- Kansas AG Kris Kobach filed a lawsuit against Macquarie Energy in Shawnee County District Court for allegedly engaging in price gouging and market manipulation in violation of the Commodity Exchange Act when supplying Kansas firms with natural gas during Winter Storm Uri in February 2021.
- According to AG Kobach, Macquarie, the middleman to Kansas natural gas companies, purposely bought gas at inflated prices from Southern Star Central Gas Pipeline to supply Kansas energy firms, which costs were ultimately passed onto Kansas customers. Although some of the excess costs could be explained as the result of normal market forces given lower regional production caused by the storm, the lawsuit alleges that an identifiable subset of the excess costs are attributable to Macquarie’s attempts to manipulate the market. The artificially inflated prices allegedly warped key price benchmarks that ultimately helped the company’s bottom line.
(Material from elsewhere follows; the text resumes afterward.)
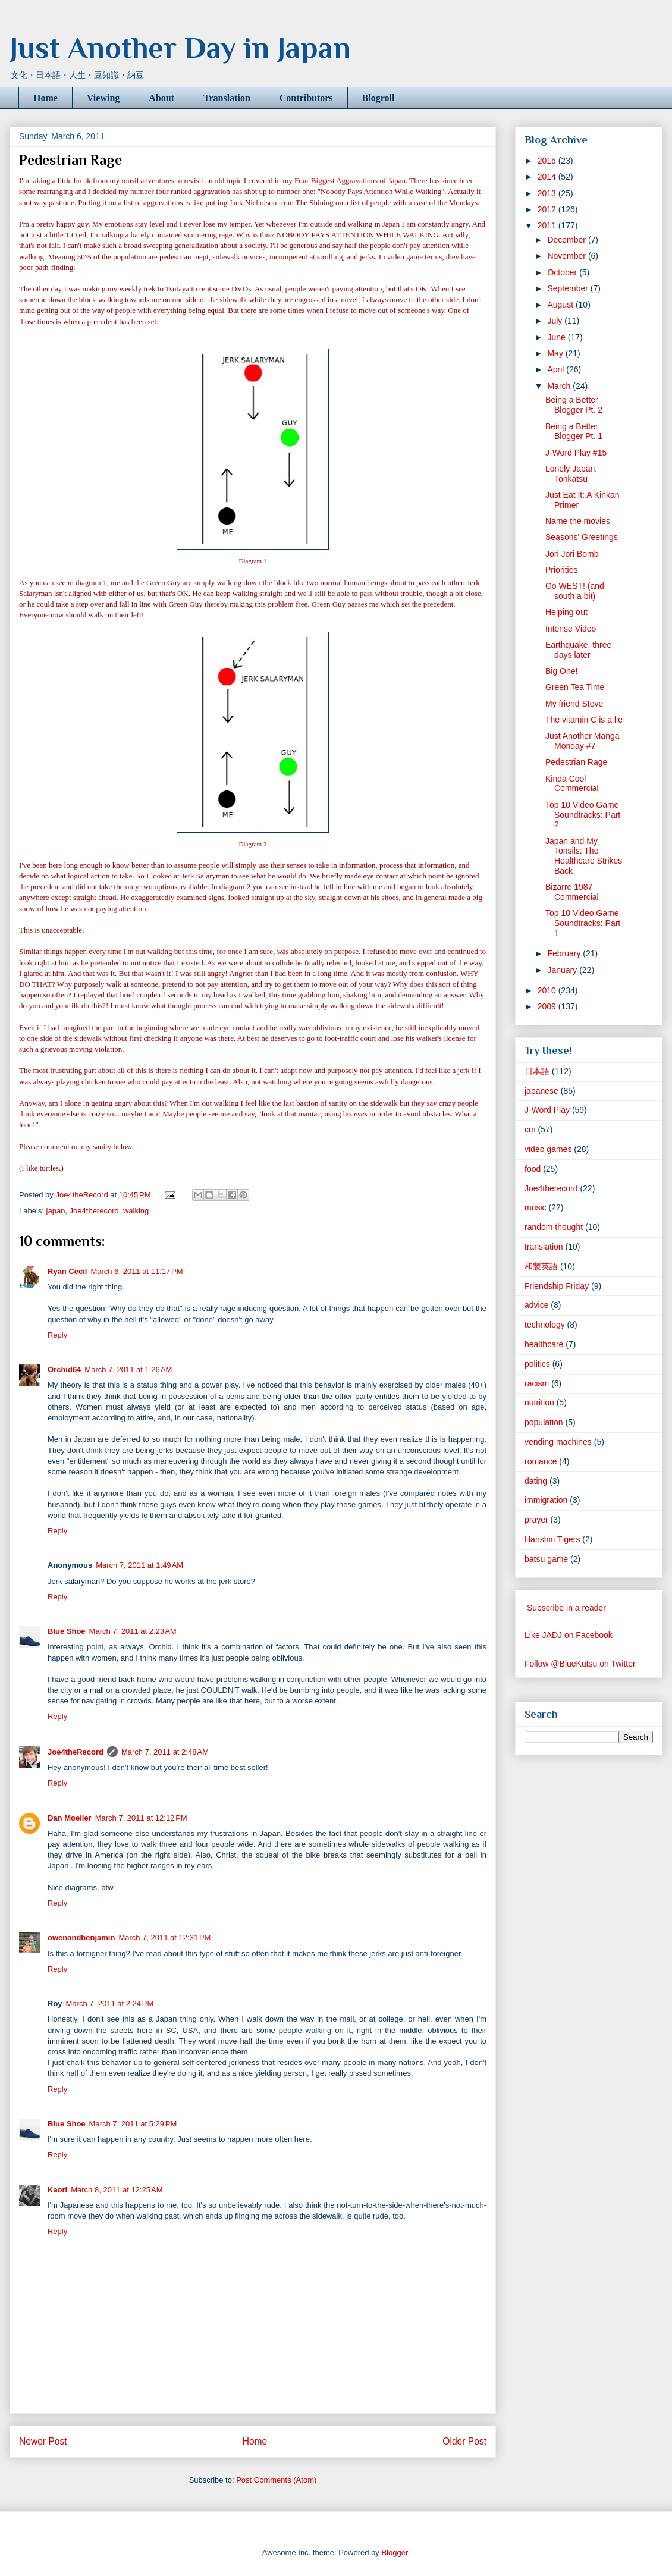 The image size is (672, 2576). Describe the element at coordinates (103, 98) in the screenshot. I see `Viewing` at that location. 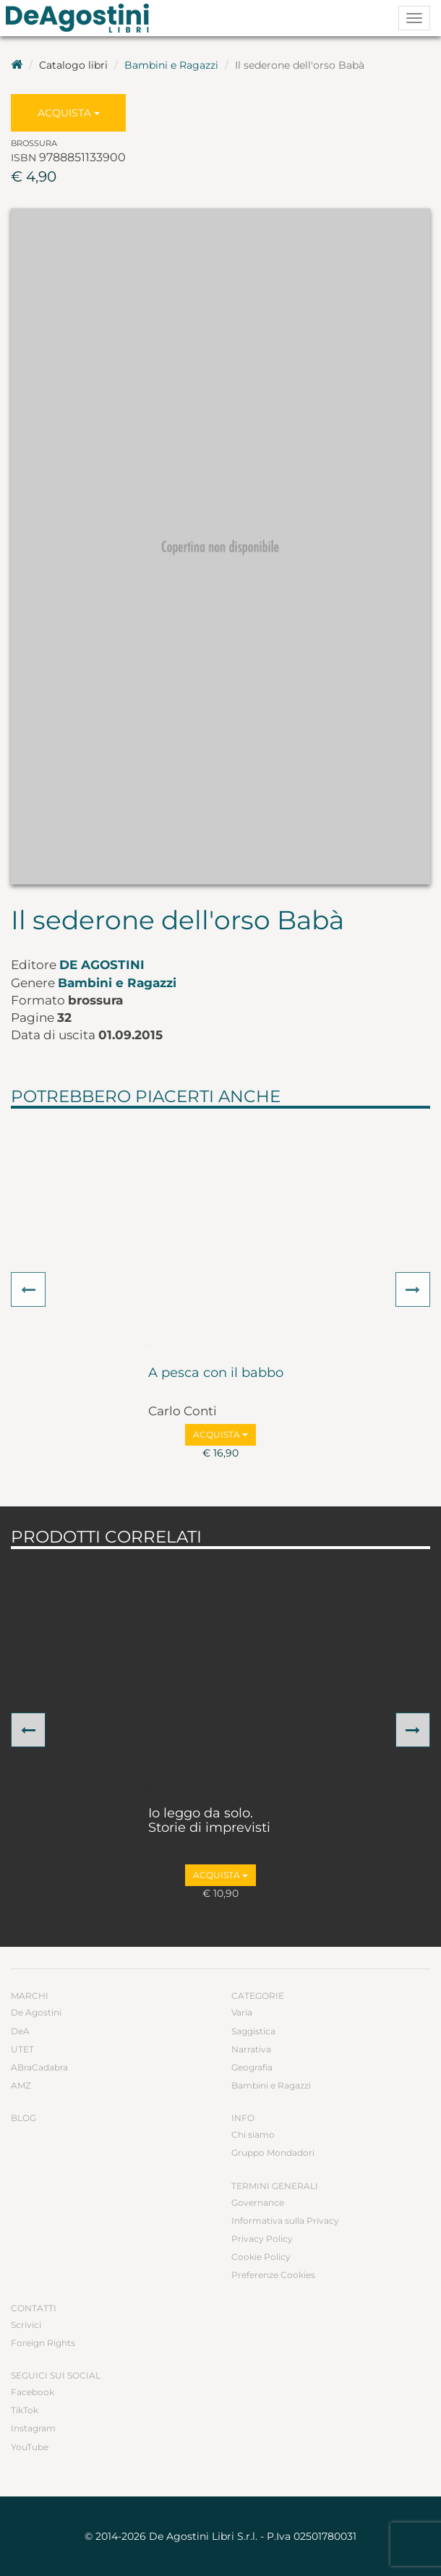 This screenshot has height=2576, width=441. What do you see at coordinates (28, 1289) in the screenshot?
I see `[button]` at bounding box center [28, 1289].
- The lawsuit seeks damages for Macquarie’s alleged market manipulation, which Kansas estimates led to more than $50 million in excess energy costs for customers, under the Commodity Exchange Act that governs federal regulation of all commodity trading in the country.
- A handful of states have launched investigations into potential price gouging following storms, though actual lawsuits to date have been rare. We have previously covered AG actions related to the historic February 2021 winter storm, including Texas AG Ken Paxton’s settlement with an energy company over outrageously high electricity bills that were paid by auto-debiting customer’s accounts in the wake of the storm, and former Kansas AG Derek Schmidt’s intervention into the Kansas Corporation Commission’s investigation of Kansas energy companies related to the spike in natural gas prices following the storm.